--- Data supplied ---
__________________________________________________
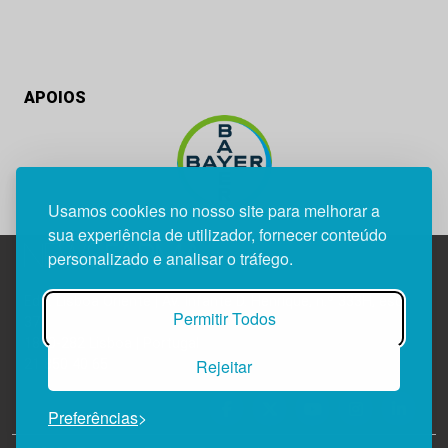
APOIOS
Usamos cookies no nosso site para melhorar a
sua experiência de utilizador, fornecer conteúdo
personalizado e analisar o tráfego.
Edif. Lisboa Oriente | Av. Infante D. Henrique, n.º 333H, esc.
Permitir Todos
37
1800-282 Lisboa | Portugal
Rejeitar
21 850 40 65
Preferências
__________________________________________________
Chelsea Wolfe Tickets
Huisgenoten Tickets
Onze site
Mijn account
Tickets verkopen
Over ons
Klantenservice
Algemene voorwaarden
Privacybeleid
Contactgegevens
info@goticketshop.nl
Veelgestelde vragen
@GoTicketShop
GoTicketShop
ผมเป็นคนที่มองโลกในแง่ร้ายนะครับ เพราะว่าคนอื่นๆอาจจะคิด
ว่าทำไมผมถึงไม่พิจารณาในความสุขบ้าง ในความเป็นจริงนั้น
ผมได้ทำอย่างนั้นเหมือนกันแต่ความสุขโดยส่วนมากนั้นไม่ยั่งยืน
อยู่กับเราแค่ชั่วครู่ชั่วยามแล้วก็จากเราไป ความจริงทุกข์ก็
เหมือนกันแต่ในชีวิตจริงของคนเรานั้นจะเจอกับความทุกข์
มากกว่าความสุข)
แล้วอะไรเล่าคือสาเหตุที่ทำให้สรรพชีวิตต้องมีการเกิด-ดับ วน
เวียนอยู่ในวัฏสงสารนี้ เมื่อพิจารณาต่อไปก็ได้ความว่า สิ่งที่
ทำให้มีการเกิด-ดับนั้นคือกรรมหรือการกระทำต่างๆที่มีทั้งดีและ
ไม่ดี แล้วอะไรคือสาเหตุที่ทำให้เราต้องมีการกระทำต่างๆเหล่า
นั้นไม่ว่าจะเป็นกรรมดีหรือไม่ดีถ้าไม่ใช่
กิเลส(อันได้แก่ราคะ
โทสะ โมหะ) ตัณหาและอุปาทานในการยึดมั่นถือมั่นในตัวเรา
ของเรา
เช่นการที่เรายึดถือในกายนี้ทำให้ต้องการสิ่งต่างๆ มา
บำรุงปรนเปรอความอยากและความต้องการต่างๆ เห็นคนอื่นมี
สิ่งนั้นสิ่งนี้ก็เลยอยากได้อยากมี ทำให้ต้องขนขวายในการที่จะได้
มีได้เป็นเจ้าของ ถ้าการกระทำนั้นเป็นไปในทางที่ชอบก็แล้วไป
__________________________________________________
--- What the task requires ---
Report, for the data above, every line in which the string "ทำให" appears.

--- Result ---
แล้วอะไรเล่าคือสาเหตุที่ทำให้สรรพชีวิตต้องมีการเกิด-ดับ วน
ทำให้มีการเกิด-ดับนั้นคือกรรมหรือการกระทำต่างๆที่มีทั้งดีและ
ไม่ดี แล้วอะไรคือสาเหตุที่ทำให้เราต้องมีการกระทำต่างๆเหล่า
เช่นการที่เรายึดถือในกายนี้ทำให้ต้องการสิ่งต่างๆ มา
สิ่งนั้นสิ่งนี้ก็เลยอยากได้อยากมี ทำให้ต้องขนขวายในการที่จะได้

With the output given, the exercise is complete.